The rest of the configuration workflow takes place from one of the node's GUI. You can choose any one of the nodes you deployed
to begin the bootstrap process and you do not need to log in to or configure the other two nodes directly.
Enter the password you provided in a previous step and click Login
|
Step 11
|
Provide the Cluster Details.
In the Cluster Details screen of the Cluster Bringup wizard, provide the following information:
-
Provide the Cluster Name for this Nexus Dashboard cluster.
The cluster name must follow the RFC-1123 requirements.
-
(Optional) If you want to enable IPv6 functionality for the cluster, check the Enable IPv6 checkbox.
-
Click +Add DNS Provider to add one or more DNS servers.
After you've entered the information, click the checkmark icon to save it.
-
(Optional) Click +Add DNS Search Domain to add a search domain.
After you've entered the information, click the checkmark icon to save it.
-
(Optional) If you want to enable NTP server authentication, enable the NTP Authentication checkbox and click Add NTP Key.
In the additional fields, provide the following information:
-
NTP Key – a cryptographic key that is used to authenticate the NTP traffic between the Nexus Dashboard and the NTP server(s). You
will define the NTP servers in the following step, and multiple NTP servers can use the same NTP key.
-
Key ID – each NTP key must be assigned a unique key ID, which is used to identify the appropriate key to use when verifying the
NTP packet.
-
Auth Type – this release supports MD5 , SHA , and AES128CMAC authentication types.
-
Choose whether this key is Trusted. Untrusted keys cannot be used for NTP authentication.
Note
|
After you've entered the information, click the checkmark icon to save it.
For the complete list of NTP authentication requirements and guidelines, see Prerequisites and Guidelines.
|
-
Click +Add NTP Host Name/IP Address to add one or more NTP servers.
In the additional fields, provide the following information:
-
NTP Host – you must provide an IP address; fully qualified domain name (FQDN) are not supported.
-
Key ID – if you want to enable NTP authentication for this server, provide the key ID of the NTP key you defined in the previous
step.
If NTP authentication is disabled, this field is grayed out.
-
Choose whether this NTP server is Preferred.
After you've entered the information, click the checkmark icon to save it.
Note
|
If the node into which you are logged in is configured with only an IPv4 address, but you have checked Enable IPv6 in a previous step and provided an IPv6 address for an NTP server, you will get the following validation error:
This is because the node does not have an IPv6 address yet (you will provide it in the next step) and is unable to connect
to an IPv6 address of the NTP server.
In this case, simply finish providing the other required information as described in the following steps and click Next to proceed to the next screen where you will provide IPv6 addresses for the nodes.
|
If you want to provide additional NTP servers, click +Add NTP Host again and repeat this substep.
-
Provide a Proxy Server, then click Validate it.

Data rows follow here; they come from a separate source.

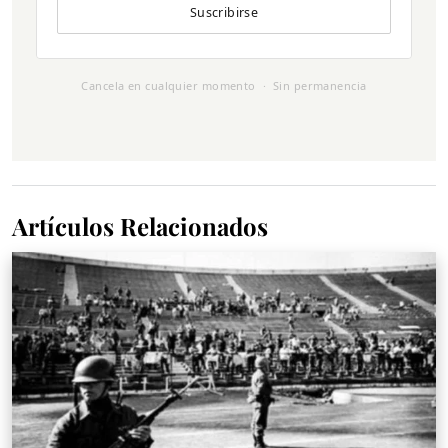
Suscribirse
Cancela en cualquier momento · Sin permanencia
Artículos Relacionados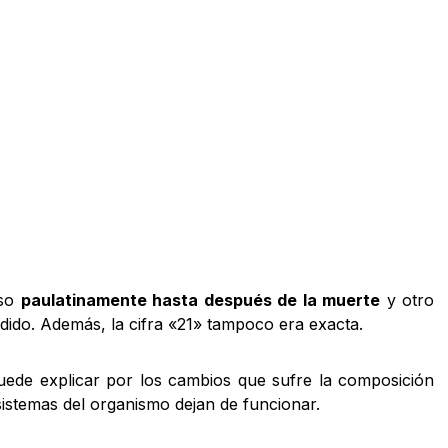
eso
paulatinamente hasta después de la muerte
y otro
ido. Además, la cifra «21» tampoco era exacta.
ede explicar por los cambios que sufre la composición
stemas del organismo dejan de funcionar.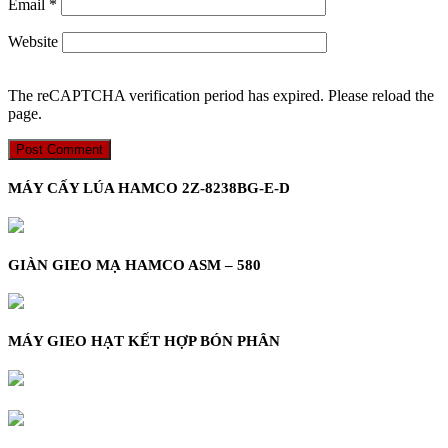
Email
*
Website
The reCAPTCHA verification period has expired. Please reload the
page.
MÁY CẤY LÚA HAMCO 2Z-8238BG-E-D
GIÀN GIEO MẠ HAMCO ASM – 580
MÁY GIEO HẠT KẾT HỢP BÓN PHÂN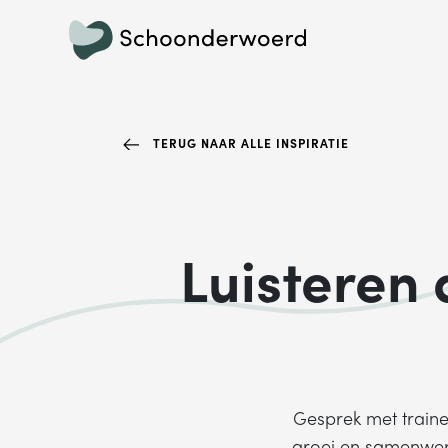
TERUG NAAR ALLE INSPIRATIE
Luisteren 
Gesprek met traine
groei en samenwerk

For clusters that do not have direct connectivity to Cisco cloud, we recommend configuring a proxy server to establish the
connectivity. This allows you to mitigate risk from exposure to non-conformant hardware and software in your fabrics.
You can also choose to provide one or more IP addresses communication with which should skip proxy by clicking +Add Ignore Host.
The proxy server must have the following URLs enabled:
dcappcenter.cisco.com
svc.intersight.com
svc.ucs-connect.com
svc-static1.intersight.com
svc-static1.ucs-connect.com
If you want to skip proxy configuration, click Skip Proxy.
-
(Optional) If your proxy server required authentication, enable Authentication required for Proxy, provide the login credentials, then click Validate.
-
(Optional) Expand the Advanced Settings category and change the settings if required.
Under advanced settings, you can configure the following:
-
Provide custom App Network and Service Network.
The application overlay network defines the address space used by the application's services running in the Nexus Dashboard.
The field is pre-populated with the default 172.17.0.1/16 value.
The services network is an internal network used by the Nexus Dashboard and its processes. The field is pre-populated with
the default 100.80.0.0/16 value.
If you have checked the Enable IPv6 option earlier, you can also define the IPv6 subnets for the App and Service networks.
Application and Services networks are described in the Prerequisites and Guidelines section earlier in this document.
-
Click Next to continue.
|
Step 12
|
In the Node Details screen, update the first node's information.
You have defined the Management network and IP address for the node into which you are currently logged in during the initial
node configuration in earlier steps, but you must also provide the Data network information for the node before you can proceed
with adding the other primary nodes and creating the cluster.
-
Click the Edit button next to the first node.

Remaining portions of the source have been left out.